In politica invece dell’etica si parla sempre di meno e gli interessi personali di potere e ricchezza dei nostri governanti sono ormai usciti alla luce del sole a tal punto che nessuno si cura ormai più di nasconderli né tenta in modo concreto di illuderci che qualcuno, sul Colle, stia lavorando per noi. Ciononostante noi c’incaponiamo a pensare che certamente, fra tutti loro, ce ne sia qualcuno che fa del suo ruolo una missione o che almeno lo interpreta in modo corretto, pensando al bene del Paese non meno che al proprio. Ascoltiamo le sue parole e crediamo, vogliamo credere, a quello che dice e gli regaliamo con entusiasmo il nostro voto. Poi tutto resta come prima e noi incolpiamo i suoi avversari che gli impediscono di salvare la Nazione come farebbe certamente se ne avesse la possibilità.
E’ come quando vogliamo credere che la nostra squadra vince perché è la più forte, la più bella, la più onesta e, semmai, sono le altre che intrallazzano contro di lei per sottarle il primato.

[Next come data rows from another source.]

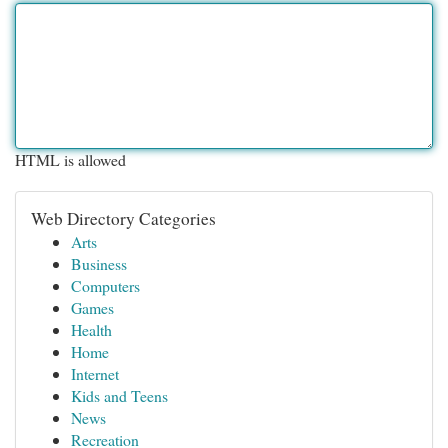
HTML is allowed
Web Directory Categories
Arts
Business
Computers
Games
Health
Home
Internet
Kids and Teens
News
Recreation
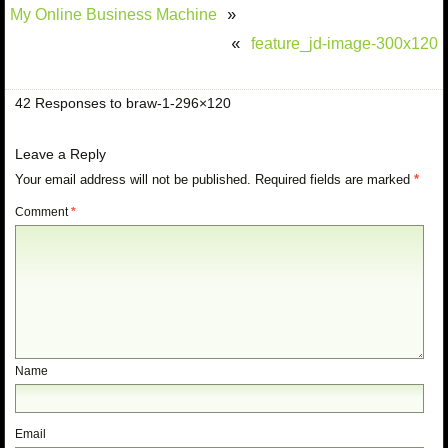
My Online Business Machine
»
feature_jd-image-300x120
«
42 Responses to braw-1-296×120
Leave a Reply
Your email address will not be published.
Required fields are marked
*
Comment
*
Name
Email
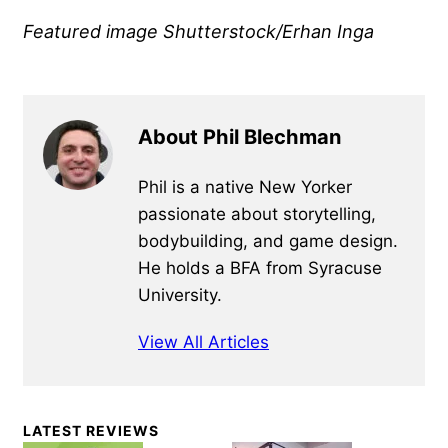
Featured image Shutterstock/Erhan Inga
About Phil Blechman
Phil is a native New Yorker
passionate about storytelling,
bodybuilding, and game design.
He holds a BFA from Syracuse
University.
View All Articles
Primary
LATEST REVIEWS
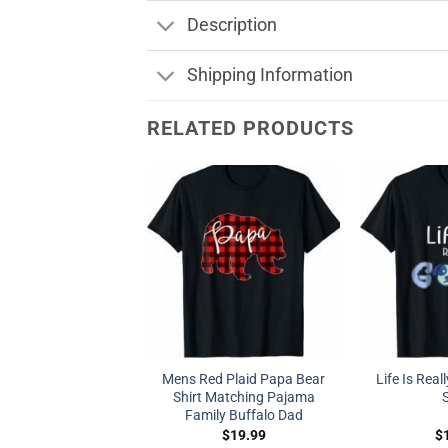
Description
Shipping Information
RELATED PRODUCTS
Mens Red Plaid Papa Bear
Life Is Real
Shirt Matching Pajama
S
Family Buffalo Dad
$
19.99
$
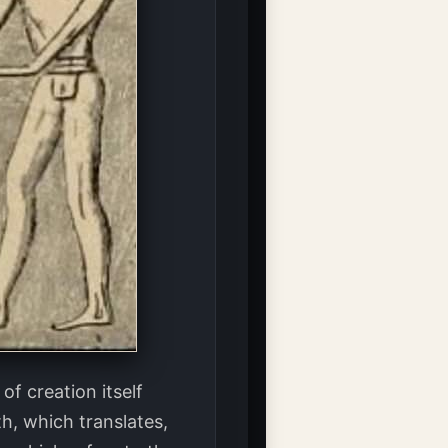
f creation itself
h, which translates,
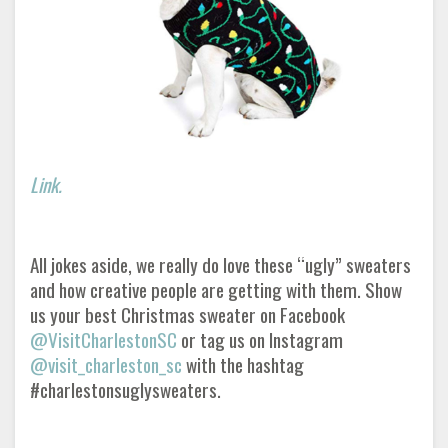
Link.
All jokes aside, we really do love these “ugly” sweaters
and how creative people are getting with them. Show
us your best Christmas sweater on Facebook
@VisitCharlestonSC
or tag us on Instagram
@visit_charleston_sc
with the hashtag
#charlestonsuglysweaters.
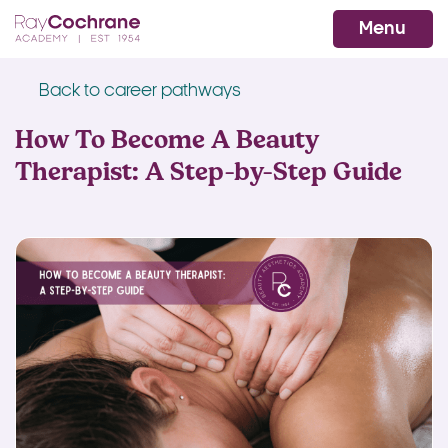
Ray Cochrane Beauty Aesthetics Ac
WhatsApp
Menu
Back to career pathways
How To Become A Beauty
Therapist: A Step-by-Step Guide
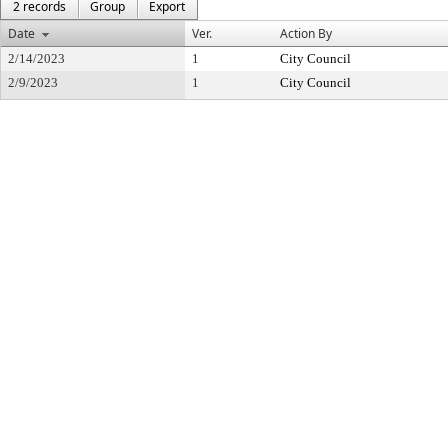
2 records
Group
Export
Date
Ver.
Action By
2/14/2023
1
City Council
2/9/2023
1
City Council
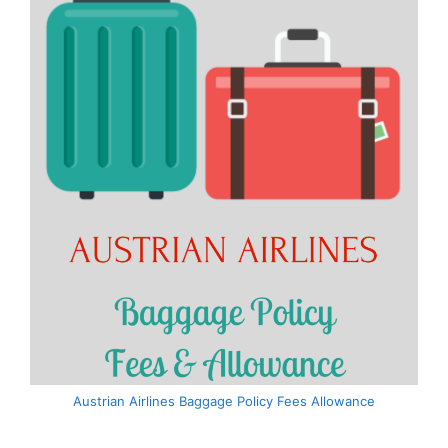
Austrian Airlines Baggage Policy Fees Allowance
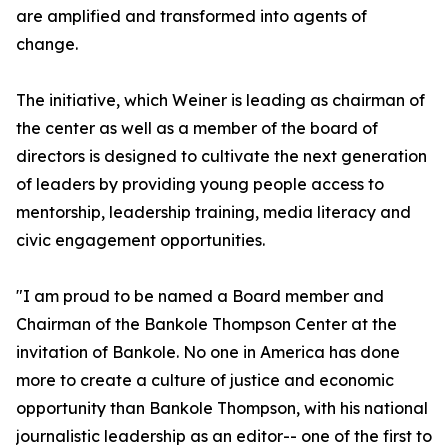
are amplified and transformed into agents of
change.
The initiative, which Weiner is leading as chairman of
the center as well as a member of the board of
directors is designed to cultivate the next generation
of leaders by providing young people access to
mentorship, leadership training, media literacy and
civic engagement opportunities.
"I am proud to be named a Board member and
Chairman of the Bankole Thompson Center at the
invitation of Bankole. No one in America has done
more to create a culture of justice and economic
opportunity than Bankole Thompson, with his national
journalistic leadership as an editor-- one of the first to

E’ che l’uomo non può sopravvivere senza una fede. Fede in una persona, in un’idea, in una squadra di calcio che, nel nostro immaginario, incarna l’idea di giusto, di bello e di vero che ci affascina. E’ la forza delle religioni, nelle quali ci rifugiamo quando impattiamo rovinosamente contro la realtà che ci circonda. E’ la forza di un certo cinema hollywoodiano che ci raccontava che la gente, in fondo al cuore, è sempre buona e che, se si fa del bene, questo bene tornerà a noi. E’ la forza delle favole, in cui il cavaliere dall’animo puro abbatte tutti gli ostacoli. E’ la forza, ma anche la debolezza, dei nostri sogni, che ci costringono a credere in qualcosa o in qualcuno, perché altrimenti si muore.